We introduce the geometric interpretation of the svd by using a toy example.

1 Iris dataset

The iris dataset is a dataset on iris flowers.

  • Three species (setosa, virginica and versicolor)
  • Length and width of Sepal leafs
  • Length and width of Petal Leafs

For didactical purposes we will use a subset of the data.

  • Virginica Species
  • 3 Variables: Sepal Length, Sepal Width, Petal Length
  • This allows us to visualise the data in 3D plots
  • Illustrate the data compression of the SVD from 3 to two dimensions.

1.1 Subset the data

library(tidyverse)
## ── Attaching packages ─────────────────────────────────────── tidyverse 1.3.1 ──
## ✔ ggplot2 3.3.5     ✔ purrr   0.3.4
## ✔ tibble  3.1.5     ✔ dplyr   1.0.7
## ✔ tidyr   1.1.4     ✔ stringr 1.4.0
## ✔ readr   2.0.1     ✔ forcats 0.5.1
## ── Conflicts ────────────────────────────────────────── tidyverse_conflicts() ──
## ✖ dplyr::filter() masks stats::filter()
## ✖ dplyr::lag()    masks stats::lag()
library(plotly)
## 
## Attaching package: 'plotly'
## The following object is masked from 'package:ggplot2':
## 
##     last_plot
## The following object is masked from 'package:stats':
## 
##     filter
## The following object is masked from 'package:graphics':
## 
##     layout
irisSub <- iris %>%
  filter(Species == "virginica") %>%
  dplyr::select("Sepal.Length","Sepal.Width","Petal.Length")

1.2 Center the data

X <- irisSub %>% scale(scale=FALSE)

The data is translated to a mean of [0, 0, 0].

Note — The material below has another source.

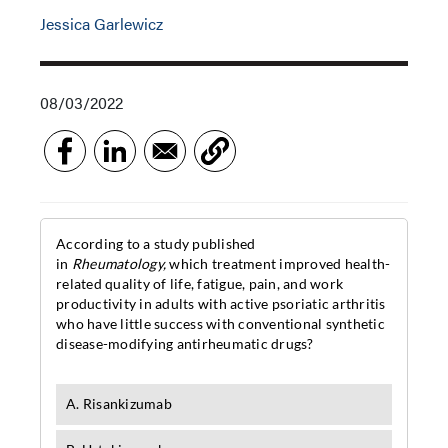
Jessica Garlewicz
08/03/2022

We zoom in and add the original axis in grey in the origin.

2 SVD

  1. We adopt the SVD on the centered data
irisSvd <- svd(X)
  1. We extract
  • the right singular vectors \(\mathbf{V}\) and
  • the projections \(\mathbf{Z}\)
V <- irisSvd$v
Z <- irisSvd$u %*% diag(irisSvd$d)

Note, that

  • the SVD is essentially a rotation to a new coordinate system.
  • we plotted \(\mathbf{V}_3\) with dots because we will use the SVD for dimension reduction \[\text{3D} \rightarrow \text{2D}\]

Rotate the plot

  • Note, that

    • V1 points in the direction of the largest variability in the data
    • V2 points in a direction orthogal on V1 pointing in the direction of the second largest variability in the data.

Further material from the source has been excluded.